EL 80% de ellos, son atendidos por la Sociedad Civil, por eso la necesidad de la coordinación y el trabajo conjunto de esta y el Gobierno.

¿Cuál debería ser el principal objetivo para evitar la institucionalización indefinida de Niñas, Niños y Adolescentes desamparados?

RESTITUIRLES SUS DERECHO DE VIVIR EN FAMILIA

El Gobierno tienen la obligación de constatar y agotar la posibilidad de que los niños regresen a su núcleo familiar principal o ampliado y si esto no es posible deberán de inmediato buscar A FIN DE GARANTIZAR SU DERECHO DE VIVIR EN FAMILIA, que sea adoptado o en su defecto acogido por una familia sustituta.

Desafortunadamente son contados los casos en que las instituciones públicas o privadas responsables de los niños desamparados promueven juicios (como los juicios especiales de perdida de patria potestad), como una vía para regularizar su estatus legal y que puedan ser susceptibles de adopción, porque independientemente de si un menor de edad se encuentra abandonado o desamparado, si no existe resolución judicial al respecto no puede ser adoptado.

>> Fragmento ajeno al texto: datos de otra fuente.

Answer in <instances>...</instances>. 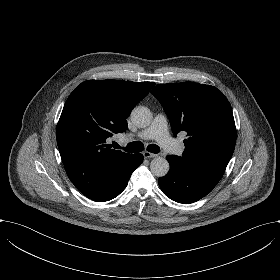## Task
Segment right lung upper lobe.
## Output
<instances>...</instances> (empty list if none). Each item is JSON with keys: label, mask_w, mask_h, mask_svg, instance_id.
Returning a JSON list of instances; mask_svg holds the SVG:
<instances>
[{"label": "right lung upper lobe", "mask_w": 280, "mask_h": 280, "mask_svg": "<svg viewBox=\"0 0 280 280\" xmlns=\"http://www.w3.org/2000/svg\"><path fill=\"white\" fill-rule=\"evenodd\" d=\"M155 85L152 82L89 80L65 102L57 145L66 173L83 195L96 199L136 154L111 149L106 139L128 129L127 117Z\"/></svg>", "instance_id": "cb5924a9"}]
</instances>
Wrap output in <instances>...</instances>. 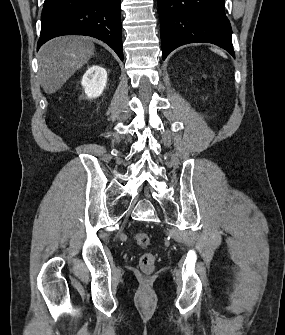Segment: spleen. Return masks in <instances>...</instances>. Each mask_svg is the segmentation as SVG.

Al no someter todos los casos de estos niños ante la autoridad Judicial, con ello pierden el derecho a la seguridad jurídica y al debido proceso, debido a que le corresponde exclusivamente a la autoridad judicial decidir su situación legal, debiera existir normas que obligue que en todos los casos de niños desamparados a que un Juez forzosamente debe conocer de todos estos asuntos y pueda decidir su situación jurídica en relación con su familia de origen.

En nuestro país en la práctica los niños tienen estatus de propiedad privada de sus padres, aún falta mucho trabajo, para lograr que se les considere sujetos de derechos propios.

Cuando logremos que los niños de la calle dejen de causarnos indiferencia al ser parte habitual del paisaje urbano, cuando nuestro gobierno y la sociedad civil salgan de este angustioso letargo, decidan atenderlos y finalmente dejen niños mexicanos de vivir en la calle, entonces podremos decir ¡Misión cumplida!

Cuando un país no atiende a sus niños, boicotea su futuro y progreso como nación, porque son precisamente el futuro.